Structure of the Bacillus subtilis 70S ribosome reveals the basis for species-specific stalling

Nature Communications, 2015, doi:10.1038/ncomms7941, 6, Article number: 6941 published on 23.04.2015
Nature Communications, online aricle
Ribosomal stalling is used to regulate gene expression and can occur in a species-specific manner. Stalling during translation of the MifM leader peptide regulates expression of the downstream membrane protein biogenesis factor YidC2 (YqjG) in Bacillus subtilis, but not in Escherichia coli. In the absence of structures of Gram-positive bacterial ribosomes, a molecular basis for species-specific stalling has remained unclear.
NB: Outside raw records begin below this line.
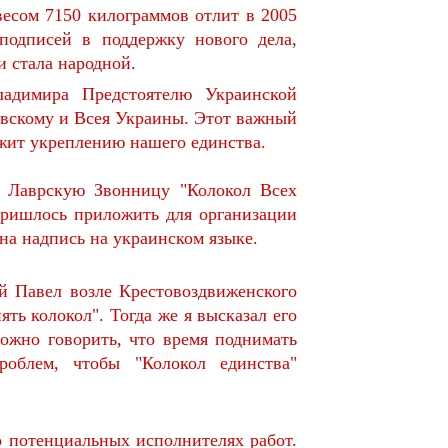
есом 7150 килограммов отлит в 2005
подписей в поддержку нового дела,
и стала народной.
ладимира Предстоятелю Украинской
вскому и Всея Украины. Этот важный
жит укреплению нашего единства.
ю Лаврскую Звонницу "Колокол Всех
пришлось приложить для организации
на надпись на украинском языке.
й Павел возле Крестовоздвиженского
ть колокол". Тогда же я высказал его
можно говорить, что время поднимать
облем, чтобы "Колокол единства"
о потенциальных исполнителях работ.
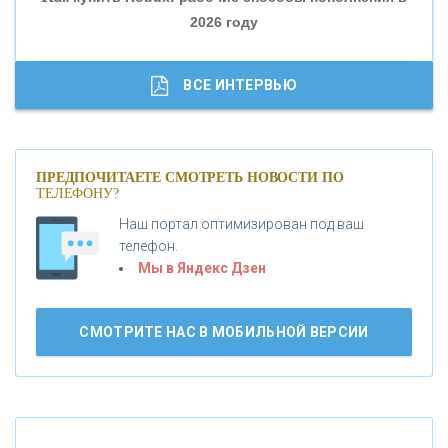
2026 году
«ТРАСТ»
«ГАЗПРОМБАНК»
ВСЕ ИНТЕРВЬЮ
«МОСКОВСКИЙ КРЕДИТНЫЙ БАНК»
ПРЕДПОЧИТАЕТЕ СМОТРЕТЬ НОВОСТИ ПО
ТЕЛЕФОНУ?
«АБСОЛЮТ БАНК»
Наш портал оптимизирован под ваш
телефон.
Б
«БАНК ВОЗРОЖДЕНИЕ»
анки.ру обновил логотип впервые за 19 лет -
Мы в Яндекс Дзен
«Лента новостей»
АО «КРЕДИТ ЕВРОПА БАНК»
СМОТРИТЕ НАС В МОБИЛЬНОЙ ВЕРСИИ
«ТАТФОНДБАНК»
«РОССИЙСКИЙ КАПИТАЛ»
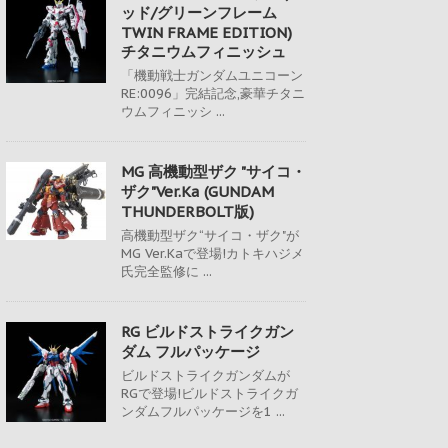
ッド/グリーンフレーム
TWIN FRAME EDITION)
チタニウムフィニッシュ
「機動戦士ガンダムユニコーン
RE:0096」完結記念,豪華チタニ
ウムフィニッシ ...
MG 高機動型ザク "サイコ・
ザク"Ver.Ka (GUNDAM
THUNDERBOLT版)
高機動型ザク“サイコ・ザク"が
MG Ver.Kaで登場!カトキハジメ
氏完全監修に ...
RG ビルドストライクガン
ダム フルパッケージ
ビルドストライクガンダムが
RGで登場!ビルドストライクガ
ンダムフルパッケージを1 ...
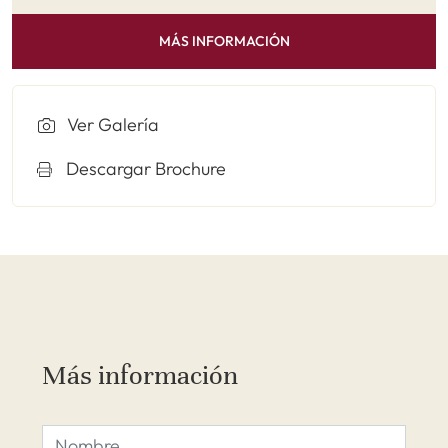
MÁS INFORMACIÓN
Ver Galería
Descargar Brochure
Más información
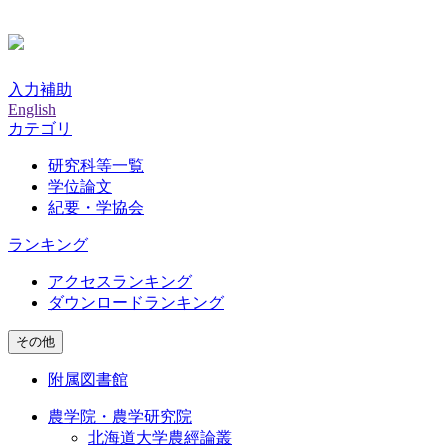
入力補助
English
カテゴリ
研究科等一覧
学位論文
紀要・学協会
ランキング
アクセスランキング
ダウンロードランキング
その他
附属図書館
農学院・農学研究院
北海道大学農經論叢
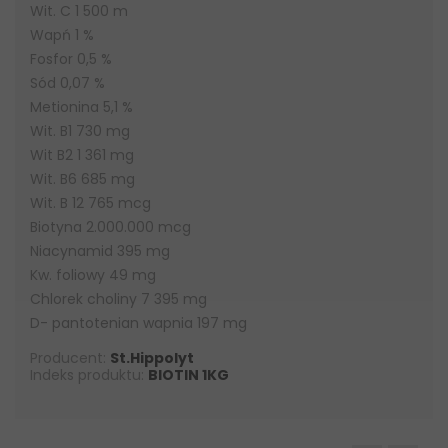
Wit. C 1 500 m
Wapń 1 %
Fosfor 0,5 %
Sód 0,07 %
Metionina 5,1 %
Wit. B1 730 mg
Wit B2 1 361 mg
Wit. B6 685 mg
Wit. B 12 765 mcg
Biotyna 2.000.000 mcg
Niacynamid 395 mg
Kw. foliowy 49 mg
Chlorek choliny 7 395 mg
D- pantotenian wapnia 197 mg
Producent:
St.Hippolyt
Indeks produktu:
BIOTIN 1KG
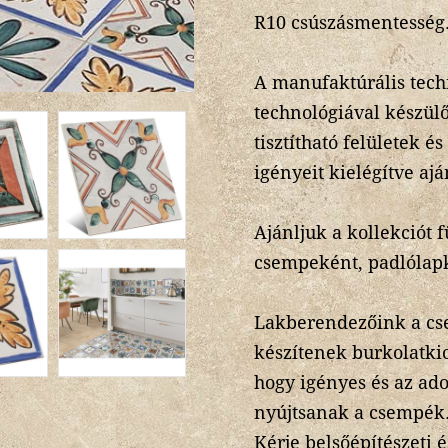
R10 csúszásmentesség
A manufaktúrális tech
technológiával készül
tisztítható felületek és
igényeit kielégítve ajá
Ajánljuk a kollekciót 
csempeként, padlólap
Lakberendezőink a cs
készítenek burkolatkio
hogy igényes és az ado
nyújtsanak a csempék
Kérje belsőépítészeti 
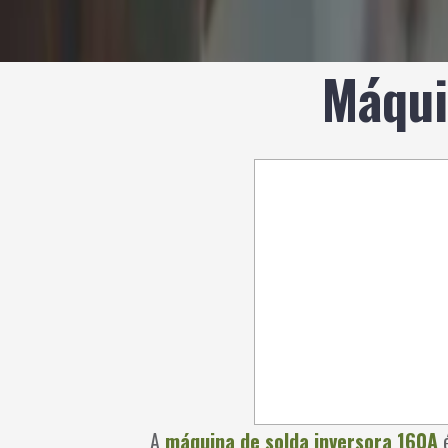
Máqui
A
máquina de solda inversora 160A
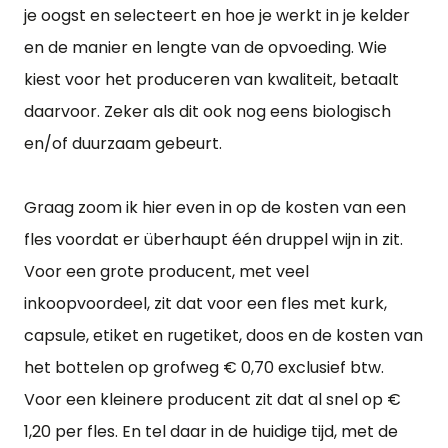
je oogst en selecteert en hoe je werkt in je kelder
en de manier en lengte van de opvoeding. Wie
kiest voor het produceren van kwaliteit, betaalt
daarvoor. Zeker als dit ook nog eens biologisch
en/of duurzaam gebeurt.
Graag zoom ik hier even in op de kosten van een
fles voordat er überhaupt één druppel wijn in zit.
Voor een grote producent, met veel
inkoopvoordeel, zit dat voor een fles met kurk,
capsule, etiket en rugetiket, doos en de kosten van
het bottelen op grofweg € 0,70 exclusief btw.
Voor een kleinere producent zit dat al snel op €
1,20 per fles. En tel daar in de huidige tijd, met de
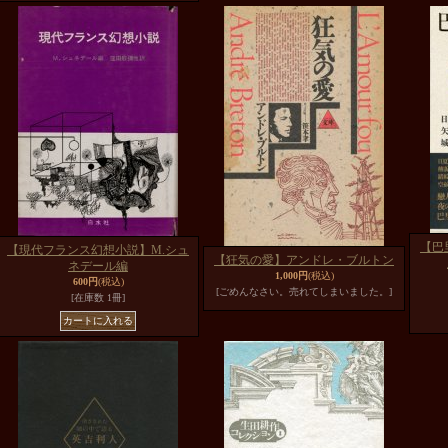
【巴
【現代フランス幻想小説】M.シュ
【狂気の愛】アンドレ・ブルトン
ネデール編
1,000円
(税込)
600円
(税込)
[ごめんなさい。売れてしまいました。]
[在庫数 1冊]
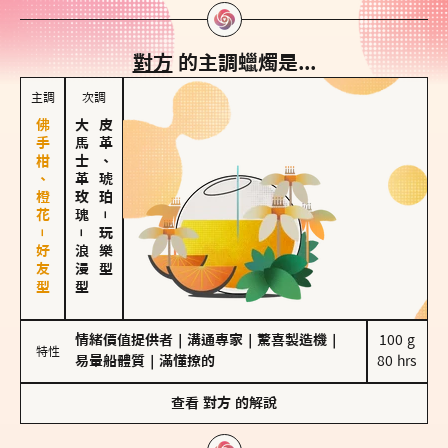
對方
的主調蠟燭是...
主調
次調
佛手柑、橙花－好友型
大馬士革玫瑰
皮革、琥珀
－
－
玩樂型
浪漫型
情緒價值提供者
｜
溝通專家
｜
驚喜製造機
｜
100 g

特性
易暈船體質
｜
滿懂撩的
80 hrs
查看
對方
的解說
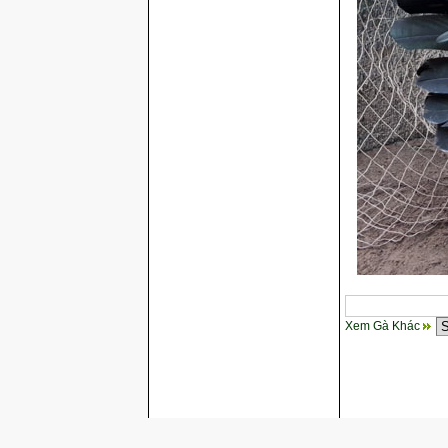
Xem Gà Khác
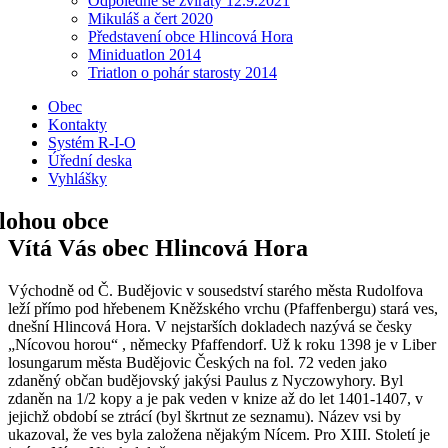
Odpoledne se zvířaty 12.9.2021
Mikuláš a čert 2020
Představení obce Hlincová Hora
Miniduatlon 2014
Triatlon o pohár starosty 2014
Obec
Kontakty
Systém R-I-O
Úřední deska
Vyhlášky
Vítá Vás obec Hlincová Hora
Východně od Č. Budějovic v sousedství starého města Rudolfova
leží přímo pod hřebenem Kněžského vrchu (Pfaffenbergu) stará ves,
dnešní Hlincová Hora. V nejstarších dokladech nazývá se česky
„Nícovou horou“ , německy Pfaffendorf. Už k roku 1398 je v Liber
losungarum města Budějovic Českých na fol. 72 veden jako
zdaněný občan budějovský jakýsi Paulus z Nyczowyhory. Byl
zdaněn na 1/2 kopy a je pak veden v knize až do let 1401-1407, v
jejichž období se ztrácí (byl škrtnut ze seznamu). Název vsi by
ukazoval, že ves byla založena nějakým Nícem. Pro XIII. Století je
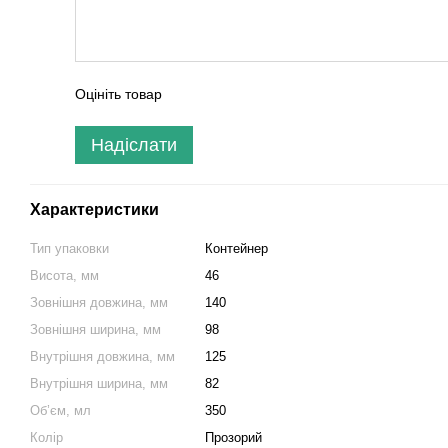
Оцініть товар
Надіслати
Характеристики
Тип упаковки
Контейнер
Висота, мм
46
Зовнішня довжина, мм
140
Зовнішня ширина, мм
98
Внутрішня довжина, мм
125
Внутрішня ширина, мм
82
Об’єм, мл
350
Колір
Прозорий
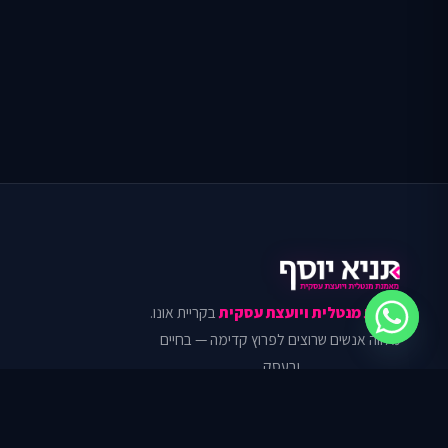
מאמנת מנטלית ויועצת עסקית
בקריית אונו.
מלווה אנשים שרוצים לפרוץ קדימה — בחיים
ובעסק.
קריית אונו · מרכז ישראל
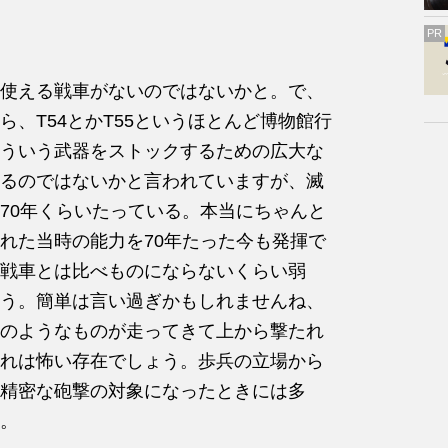
PR
使える戦車がないのではないかと。で、
、T54とかT55というほとんど博物館行
ういう武器をストックするための広大な
るのではないかと言われていますが、滅
70年くらいたっている。本当にちゃんと
れた当時の能力を70年たった今も発揮で
戦車とは比べものにならないくらい弱
う。簡単は言い過ぎかもしれませんね、
のようなものが走ってきて上から撃たれ
れは怖い存在でしょう。歩兵の立場から
精密な砲撃の対象になったときには多
。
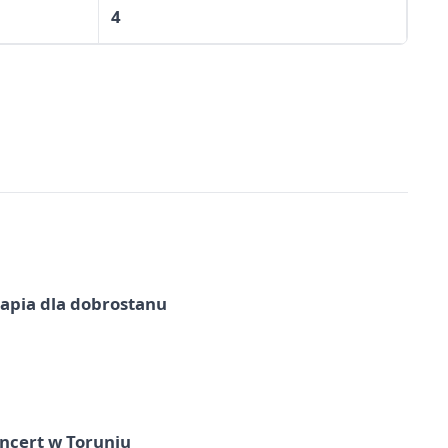
4
erapia dla dobrostanu
ncert w Toruniu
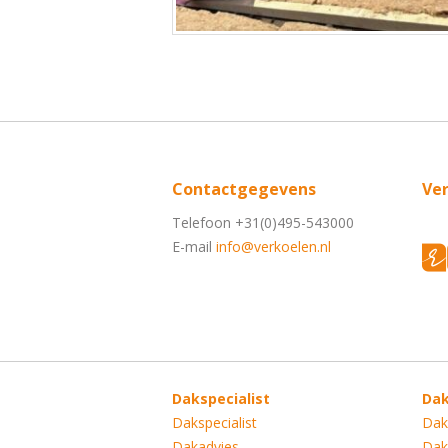
Contactgegevens
Ve
Telefoon +31(0)495-543000
E-mail
info@verkoelen.nl
Dakspecialist
Da
Dakspecialist
Dak
Dakadvies
Dak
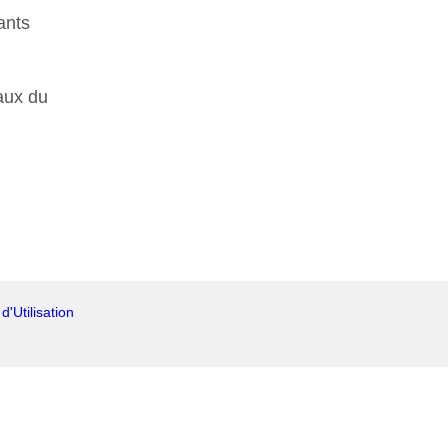
ants
aux du
'Utilisation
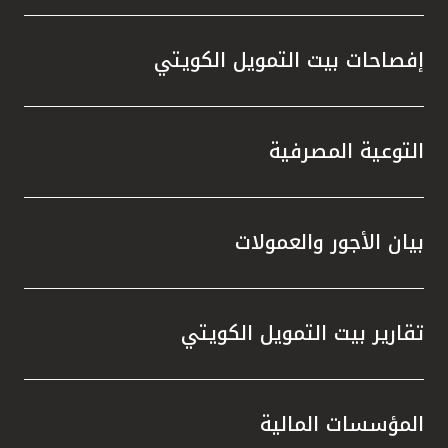
إفصاحات بيت التمويل الكويتي
التوعية المصرفية
بيان الأجور والعمولات
تقارير بيت التمويل الكويتي
المؤسسات المالية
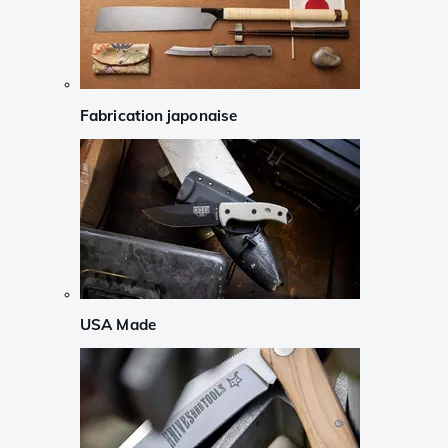
Fabrication japonaise
USA Made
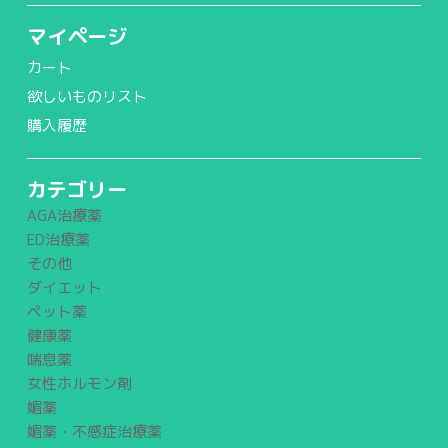
マイページ
カート
欲しいものリスト
購入履歴
カテゴリー
AGA治療薬
ED治療薬
その他
ダイエット
ペット薬
健康薬
喘息薬
女性ホルモン剤
媚薬
媚薬・不感症治療薬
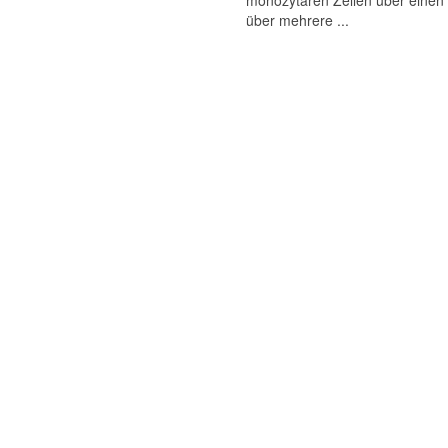
monozytären Zellen über einen 
über mehrere ...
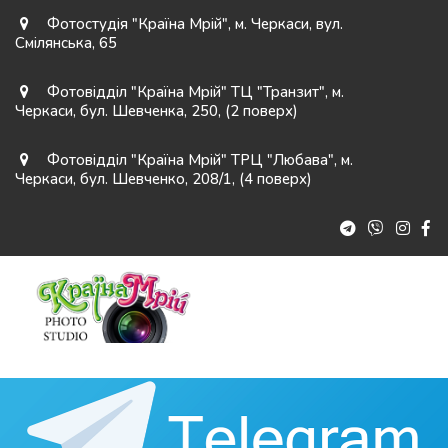
Фотостудія "Країна Мрій"
,
м. Черкаси
,
вул.
Смілянська, 65
Фотовідділ "Країна Мрій" ТЦ "Транзит"
,
м.
Черкаси
,
бул. Шевченка, 250
,
(2 поверх)
Фотовідділ "Країна Мрій" ТРЦ "Любава"
,
м.
Черкаси
,
бул. Шевченко, 208/1
,
(4 поверх)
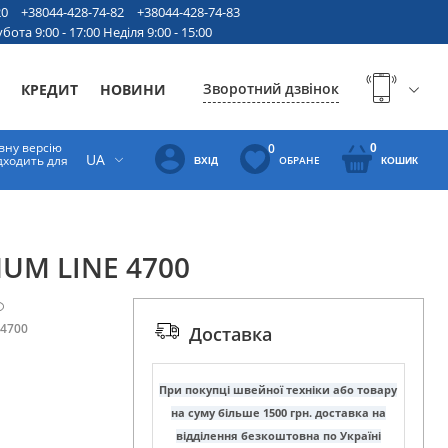
20
+38044-428-74-82
+38044-428-74-83
бота 9:00 - 17:00 Неділя 9:00 - 15:00
Зворотний дзвінок
КРЕДИТ
НОВИНИ
вну версію
0
0
UA
ідходить для
ОБРАНЕ
ВХІД
КОШИК
NUM LINE 4700
 4700
Доставка
При покупці швейної техніки або товару
на суму більше 1500 грн. доставка на
відділення безкоштовна по Україні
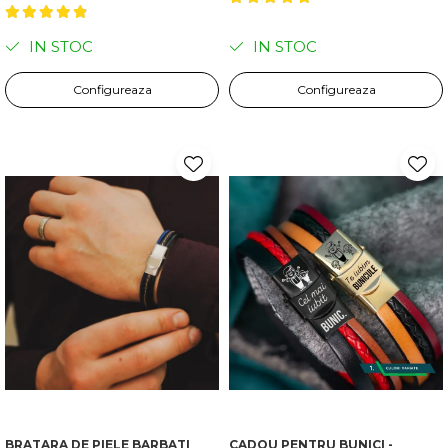
IN STOC
IN STOC
Configureaza
Configureaza
BRATARA DE PIELE BARBATI
CADOU PENTRU BUNICI -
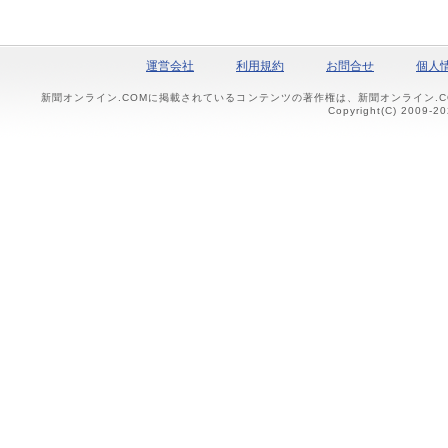
運営会社
利用規約
お問合せ
個人
新聞オンライン.COMに掲載されているコンテンツの著作権は、新聞オンライン.
Copyright(C) 2009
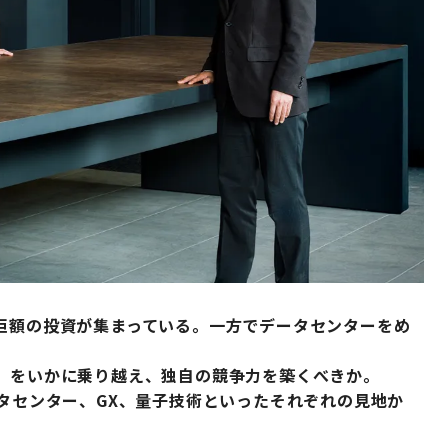
に巨額の投資が集まっている。一方でデータセンターをめ
フ」をいかに乗り越え、独自の競争力を築くべきか。
ータセンター、GX、量子技術といったそれぞれの見地か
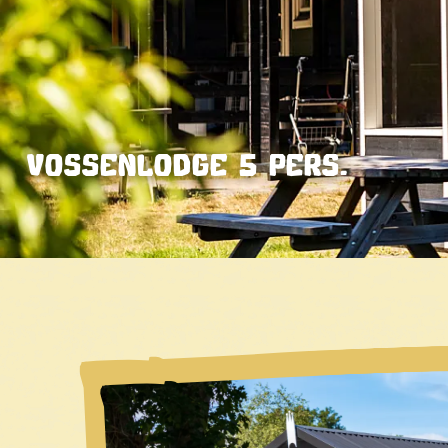
VOSSENLODGE 5 PERS.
Here we present the structure of a Gram-positive B. subtilis MifM-stalled 70S ribosome at 3.5–3.9 Å, revealing a network of interactions between MifM and the ribosomal tunnel, which stabilize a non-productive conformation of the PTC that prevents aminoacyl-tRNA accommodation and thereby induces translational arrest. Complementary genetic analyses identify a single amino acid within ribosomal protein L22 that dictates the species specificity of the stalling event. Such insights expand our understanding of how the synergism between the ribosome and the nascent chain is utilized to modulate the translatome in a species-specific manner.